# Is this rabbit neutered?



## kirbyultra (Jan 29, 2010)

Due to special circumstances, I took in a bun from the shelter as a super short term foster. He was supposed to go back up for adoption at a different Petco location this Saturday, but now I'm not so sure.

Our adoptables have to be neutered. I don't think this boy is neutered. I think the reddish pinkish parts shown in this pic are testes. All his paperwork says neutered, but his underside tells me otherwise :?






His presence is driving one of my buns, Toby, _up the walls_. Not a happy rabbit. He must smell the hormones coming off this unaltered bun... 

The bun is super sweet though. It's MY neutered Toby who is completely nuts when it comes to confronting other buns.


----------



## aurora369 (Jan 29, 2010)

Yup, those are goolies! Definitely not neutered, lol.

A neutered males sack will shrivel up after the neuter and a picture like that one would look no different than a female. 

-Dawn


----------



## Maureen Las (Jan 29, 2010)

I have seen testes like this inRECENTLY neutered shelter males before the sacs have had time to dry up and disappear . 
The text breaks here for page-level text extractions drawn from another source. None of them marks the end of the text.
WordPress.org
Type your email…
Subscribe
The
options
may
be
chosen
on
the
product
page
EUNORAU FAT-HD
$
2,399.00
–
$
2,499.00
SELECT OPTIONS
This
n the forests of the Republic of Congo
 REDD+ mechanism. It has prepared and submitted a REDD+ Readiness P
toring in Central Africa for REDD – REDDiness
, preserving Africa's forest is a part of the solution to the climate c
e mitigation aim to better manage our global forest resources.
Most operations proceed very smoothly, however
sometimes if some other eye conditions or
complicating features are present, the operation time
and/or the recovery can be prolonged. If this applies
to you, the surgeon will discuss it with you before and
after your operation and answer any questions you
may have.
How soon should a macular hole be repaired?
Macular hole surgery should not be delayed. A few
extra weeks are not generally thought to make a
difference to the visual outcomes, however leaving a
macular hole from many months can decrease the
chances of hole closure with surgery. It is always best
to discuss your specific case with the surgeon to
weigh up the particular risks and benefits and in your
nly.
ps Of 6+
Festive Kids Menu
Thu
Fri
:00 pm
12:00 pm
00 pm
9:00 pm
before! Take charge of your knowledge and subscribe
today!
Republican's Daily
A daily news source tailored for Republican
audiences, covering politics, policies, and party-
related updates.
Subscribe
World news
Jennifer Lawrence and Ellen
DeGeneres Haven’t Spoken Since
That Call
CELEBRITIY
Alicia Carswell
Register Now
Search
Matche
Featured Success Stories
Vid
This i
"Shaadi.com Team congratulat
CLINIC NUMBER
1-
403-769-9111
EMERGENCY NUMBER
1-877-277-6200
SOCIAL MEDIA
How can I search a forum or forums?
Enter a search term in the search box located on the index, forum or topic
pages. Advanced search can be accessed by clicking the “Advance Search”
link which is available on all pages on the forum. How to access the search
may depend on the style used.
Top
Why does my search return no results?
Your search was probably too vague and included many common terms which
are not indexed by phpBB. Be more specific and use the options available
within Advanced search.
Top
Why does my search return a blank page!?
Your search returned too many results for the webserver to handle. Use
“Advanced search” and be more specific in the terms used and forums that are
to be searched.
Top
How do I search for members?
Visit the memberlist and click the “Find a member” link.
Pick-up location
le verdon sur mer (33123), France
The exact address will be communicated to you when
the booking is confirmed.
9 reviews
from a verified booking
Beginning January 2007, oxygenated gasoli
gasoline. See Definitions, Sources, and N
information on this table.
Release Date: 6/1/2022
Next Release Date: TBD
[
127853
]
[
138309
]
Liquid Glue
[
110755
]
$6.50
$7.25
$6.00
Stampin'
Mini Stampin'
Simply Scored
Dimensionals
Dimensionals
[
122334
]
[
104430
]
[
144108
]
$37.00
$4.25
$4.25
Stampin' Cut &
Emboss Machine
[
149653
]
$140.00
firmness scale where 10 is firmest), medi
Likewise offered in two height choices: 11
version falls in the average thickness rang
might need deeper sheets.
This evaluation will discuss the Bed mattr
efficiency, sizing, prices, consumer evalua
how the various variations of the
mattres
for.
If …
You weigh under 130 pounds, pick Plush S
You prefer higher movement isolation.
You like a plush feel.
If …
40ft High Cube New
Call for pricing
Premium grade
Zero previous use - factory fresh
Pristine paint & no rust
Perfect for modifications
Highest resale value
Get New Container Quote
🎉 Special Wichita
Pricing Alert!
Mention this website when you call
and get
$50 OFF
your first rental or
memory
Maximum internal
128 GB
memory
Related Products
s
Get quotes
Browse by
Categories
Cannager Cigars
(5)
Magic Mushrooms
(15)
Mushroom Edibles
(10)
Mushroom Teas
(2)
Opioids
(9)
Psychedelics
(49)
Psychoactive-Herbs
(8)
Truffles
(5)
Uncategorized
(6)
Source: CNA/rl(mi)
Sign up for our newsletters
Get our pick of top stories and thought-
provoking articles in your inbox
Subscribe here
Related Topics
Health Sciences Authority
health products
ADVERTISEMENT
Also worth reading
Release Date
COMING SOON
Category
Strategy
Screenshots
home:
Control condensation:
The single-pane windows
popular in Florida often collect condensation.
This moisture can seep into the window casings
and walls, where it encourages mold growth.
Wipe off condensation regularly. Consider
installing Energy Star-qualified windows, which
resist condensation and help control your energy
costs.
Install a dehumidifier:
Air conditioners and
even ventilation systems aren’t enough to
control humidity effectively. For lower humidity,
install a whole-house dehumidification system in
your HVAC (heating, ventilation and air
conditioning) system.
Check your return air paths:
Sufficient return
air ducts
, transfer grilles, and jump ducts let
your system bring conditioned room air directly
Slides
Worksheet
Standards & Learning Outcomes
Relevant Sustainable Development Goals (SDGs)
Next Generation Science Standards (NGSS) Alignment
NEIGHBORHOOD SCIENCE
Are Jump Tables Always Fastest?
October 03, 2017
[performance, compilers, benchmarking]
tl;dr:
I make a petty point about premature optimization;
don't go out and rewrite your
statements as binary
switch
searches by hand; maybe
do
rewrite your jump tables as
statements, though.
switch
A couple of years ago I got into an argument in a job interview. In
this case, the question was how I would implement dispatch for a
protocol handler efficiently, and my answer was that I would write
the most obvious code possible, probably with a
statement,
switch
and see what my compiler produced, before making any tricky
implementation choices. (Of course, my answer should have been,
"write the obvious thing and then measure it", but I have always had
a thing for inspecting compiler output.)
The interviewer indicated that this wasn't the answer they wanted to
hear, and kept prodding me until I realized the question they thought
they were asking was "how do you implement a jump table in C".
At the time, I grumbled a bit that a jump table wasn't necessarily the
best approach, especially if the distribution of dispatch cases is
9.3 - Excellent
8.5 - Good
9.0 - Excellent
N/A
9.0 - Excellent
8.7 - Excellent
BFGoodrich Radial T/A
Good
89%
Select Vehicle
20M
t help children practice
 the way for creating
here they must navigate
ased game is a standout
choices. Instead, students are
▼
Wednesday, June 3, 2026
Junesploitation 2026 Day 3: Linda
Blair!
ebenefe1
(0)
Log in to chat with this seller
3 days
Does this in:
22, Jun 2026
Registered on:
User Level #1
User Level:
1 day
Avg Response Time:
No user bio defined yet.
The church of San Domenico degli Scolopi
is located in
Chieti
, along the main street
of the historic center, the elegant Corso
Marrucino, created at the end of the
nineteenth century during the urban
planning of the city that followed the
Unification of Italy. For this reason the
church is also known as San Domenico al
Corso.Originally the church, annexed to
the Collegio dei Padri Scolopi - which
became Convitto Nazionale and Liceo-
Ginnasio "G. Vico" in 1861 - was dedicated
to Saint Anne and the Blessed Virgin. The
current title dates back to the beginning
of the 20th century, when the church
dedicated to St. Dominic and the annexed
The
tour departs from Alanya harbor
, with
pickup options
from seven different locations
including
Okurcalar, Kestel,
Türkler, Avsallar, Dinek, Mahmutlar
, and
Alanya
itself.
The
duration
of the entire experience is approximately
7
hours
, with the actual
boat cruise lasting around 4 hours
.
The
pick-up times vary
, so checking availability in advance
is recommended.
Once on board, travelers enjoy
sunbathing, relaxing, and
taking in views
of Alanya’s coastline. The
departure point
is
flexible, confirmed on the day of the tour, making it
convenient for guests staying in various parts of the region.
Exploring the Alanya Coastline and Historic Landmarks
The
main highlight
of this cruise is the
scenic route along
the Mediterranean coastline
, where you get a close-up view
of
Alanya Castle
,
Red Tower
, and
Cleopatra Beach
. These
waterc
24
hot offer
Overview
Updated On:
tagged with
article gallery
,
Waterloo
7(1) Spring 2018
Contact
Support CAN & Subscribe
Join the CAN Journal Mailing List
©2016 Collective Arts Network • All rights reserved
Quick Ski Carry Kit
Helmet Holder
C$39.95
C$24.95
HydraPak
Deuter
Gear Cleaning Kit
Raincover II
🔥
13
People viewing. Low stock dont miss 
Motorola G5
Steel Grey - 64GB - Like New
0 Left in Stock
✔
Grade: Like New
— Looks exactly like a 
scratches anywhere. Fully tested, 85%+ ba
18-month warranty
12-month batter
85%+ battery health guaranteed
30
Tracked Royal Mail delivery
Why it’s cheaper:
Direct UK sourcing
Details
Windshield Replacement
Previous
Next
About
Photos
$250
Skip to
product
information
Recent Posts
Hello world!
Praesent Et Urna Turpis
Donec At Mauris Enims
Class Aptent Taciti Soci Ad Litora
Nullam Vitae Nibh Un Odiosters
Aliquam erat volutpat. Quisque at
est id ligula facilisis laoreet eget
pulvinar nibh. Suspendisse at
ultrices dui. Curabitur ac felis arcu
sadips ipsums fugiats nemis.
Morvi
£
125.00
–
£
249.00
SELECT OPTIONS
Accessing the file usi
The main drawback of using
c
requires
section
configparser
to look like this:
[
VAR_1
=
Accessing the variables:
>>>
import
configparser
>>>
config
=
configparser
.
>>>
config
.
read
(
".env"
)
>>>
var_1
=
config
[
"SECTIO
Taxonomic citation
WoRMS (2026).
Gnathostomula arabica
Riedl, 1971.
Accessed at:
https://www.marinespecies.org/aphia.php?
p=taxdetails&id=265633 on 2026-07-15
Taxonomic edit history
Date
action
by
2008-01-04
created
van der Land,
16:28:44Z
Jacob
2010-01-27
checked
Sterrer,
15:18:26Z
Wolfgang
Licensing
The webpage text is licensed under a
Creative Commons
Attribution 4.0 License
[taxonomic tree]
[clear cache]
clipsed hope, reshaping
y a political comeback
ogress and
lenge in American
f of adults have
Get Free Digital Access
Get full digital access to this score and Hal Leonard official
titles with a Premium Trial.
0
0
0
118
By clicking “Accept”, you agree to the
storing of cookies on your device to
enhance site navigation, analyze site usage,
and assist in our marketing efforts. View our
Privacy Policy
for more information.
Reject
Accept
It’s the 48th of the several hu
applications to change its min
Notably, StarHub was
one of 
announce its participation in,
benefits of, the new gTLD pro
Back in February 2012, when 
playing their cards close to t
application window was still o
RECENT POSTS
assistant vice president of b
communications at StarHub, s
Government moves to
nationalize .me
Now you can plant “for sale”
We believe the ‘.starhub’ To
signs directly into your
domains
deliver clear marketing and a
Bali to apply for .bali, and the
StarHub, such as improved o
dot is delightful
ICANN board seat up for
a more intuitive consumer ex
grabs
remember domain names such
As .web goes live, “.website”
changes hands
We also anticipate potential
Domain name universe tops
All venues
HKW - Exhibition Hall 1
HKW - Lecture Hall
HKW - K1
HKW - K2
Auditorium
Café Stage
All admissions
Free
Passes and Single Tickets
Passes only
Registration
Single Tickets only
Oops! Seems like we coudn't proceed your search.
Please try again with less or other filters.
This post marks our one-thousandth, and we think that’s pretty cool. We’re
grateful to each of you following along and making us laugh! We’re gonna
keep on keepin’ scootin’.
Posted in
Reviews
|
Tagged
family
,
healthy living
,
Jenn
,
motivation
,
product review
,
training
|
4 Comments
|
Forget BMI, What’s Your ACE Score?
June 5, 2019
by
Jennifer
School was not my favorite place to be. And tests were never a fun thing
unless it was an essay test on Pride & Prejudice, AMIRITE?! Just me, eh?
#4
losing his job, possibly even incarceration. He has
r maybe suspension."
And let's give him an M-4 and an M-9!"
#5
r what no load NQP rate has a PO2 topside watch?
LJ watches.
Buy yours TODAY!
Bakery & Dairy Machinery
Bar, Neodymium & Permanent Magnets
if the bun was supposedly neutered months ago then he really wasn't


----------



## kirbyultra (Jan 29, 2010)

I heard he was "recently" neutered, but haven't yet gotten confirmation on when. If he was fixed while in our care then it had to be have been extremely recent since we only took him in earlier this month.

The "sacks" look a bit empty (I don't have any better words for this!) but it could also be the way I'm holding him. The skin looked so pink that it didn't look right. I didn't see any incision areas or any obvious shaved fur. It's just that I could have _sworn_ I did see some weird looking skin/fur about a week ago, and I thought it was shaved from the neuter. 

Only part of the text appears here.